▶ [The task] Find the line holding "die künftige Wasserstoffspeicherung." in the entries below. Give it again exactly, along with every line after it up to and including the line holding "Wasserstoff untersucht Storag".

▶ [Information supplied]
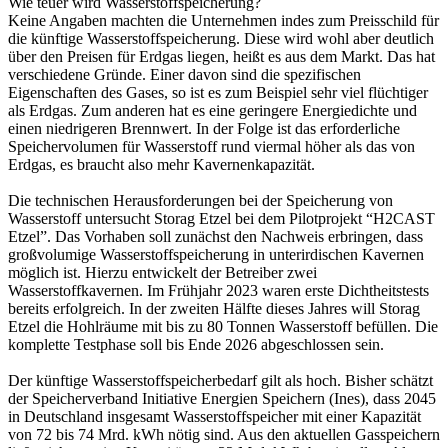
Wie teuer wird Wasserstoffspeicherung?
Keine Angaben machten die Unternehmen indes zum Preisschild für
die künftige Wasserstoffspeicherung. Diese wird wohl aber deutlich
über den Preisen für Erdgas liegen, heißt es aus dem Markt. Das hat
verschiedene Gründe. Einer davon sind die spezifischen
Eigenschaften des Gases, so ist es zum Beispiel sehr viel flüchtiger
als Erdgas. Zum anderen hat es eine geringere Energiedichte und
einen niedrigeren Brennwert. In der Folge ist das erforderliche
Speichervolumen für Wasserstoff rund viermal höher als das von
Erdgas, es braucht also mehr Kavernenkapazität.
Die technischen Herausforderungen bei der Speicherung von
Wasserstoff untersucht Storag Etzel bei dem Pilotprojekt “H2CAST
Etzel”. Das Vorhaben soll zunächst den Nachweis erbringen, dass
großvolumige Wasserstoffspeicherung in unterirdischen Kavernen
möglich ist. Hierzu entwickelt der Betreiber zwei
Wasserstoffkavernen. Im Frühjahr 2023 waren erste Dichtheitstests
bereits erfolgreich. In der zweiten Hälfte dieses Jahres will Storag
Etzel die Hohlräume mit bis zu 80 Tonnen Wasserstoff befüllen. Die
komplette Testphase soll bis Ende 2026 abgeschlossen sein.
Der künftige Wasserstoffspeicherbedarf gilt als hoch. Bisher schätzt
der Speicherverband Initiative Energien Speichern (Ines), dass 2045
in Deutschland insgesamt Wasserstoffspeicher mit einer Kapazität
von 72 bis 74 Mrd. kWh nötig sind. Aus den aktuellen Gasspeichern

--

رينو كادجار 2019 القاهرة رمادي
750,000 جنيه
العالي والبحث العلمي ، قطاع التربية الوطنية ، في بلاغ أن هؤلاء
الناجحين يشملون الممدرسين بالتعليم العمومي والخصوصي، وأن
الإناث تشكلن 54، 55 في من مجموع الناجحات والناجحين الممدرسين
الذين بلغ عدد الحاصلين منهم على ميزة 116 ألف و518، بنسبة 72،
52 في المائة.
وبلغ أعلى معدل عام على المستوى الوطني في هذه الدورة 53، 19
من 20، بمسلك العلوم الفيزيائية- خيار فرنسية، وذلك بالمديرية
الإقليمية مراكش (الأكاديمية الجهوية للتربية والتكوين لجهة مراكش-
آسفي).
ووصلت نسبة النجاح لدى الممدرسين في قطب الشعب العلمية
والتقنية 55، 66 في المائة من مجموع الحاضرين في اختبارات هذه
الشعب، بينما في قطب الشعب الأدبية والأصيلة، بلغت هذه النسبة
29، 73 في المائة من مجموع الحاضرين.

--

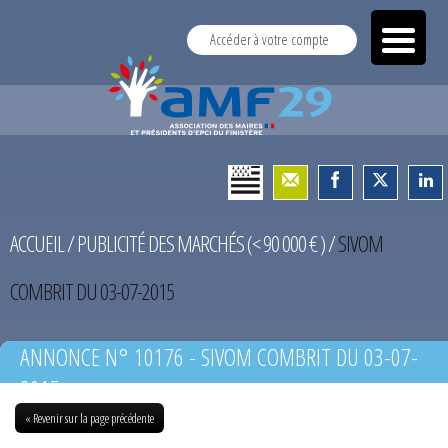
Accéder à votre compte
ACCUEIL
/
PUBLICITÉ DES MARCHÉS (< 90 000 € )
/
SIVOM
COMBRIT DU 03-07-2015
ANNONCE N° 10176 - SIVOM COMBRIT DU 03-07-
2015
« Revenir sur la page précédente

▶ [Written response]
die künftige Wasserstoffspeicherung. Diese wird wohl aber deutlich
über den Preisen für Erdgas liegen, heißt es aus dem Markt. Das hat
verschiedene Gründe. Einer davon sind die spezifischen
Eigenschaften des Gases, so ist es zum Beispiel sehr viel flüchtiger
als Erdgas. Zum anderen hat es eine geringere Energiedichte und
einen niedrigeren Brennwert. In der Folge ist das erforderliche
Speichervolumen für Wasserstoff rund viermal höher als das von
Erdgas, es braucht also mehr Kavernenkapazität.
Die technischen Herausforderungen bei der Speicherung von
Wasserstoff untersucht Storag Etzel bei dem Pilotprojekt “H2CAST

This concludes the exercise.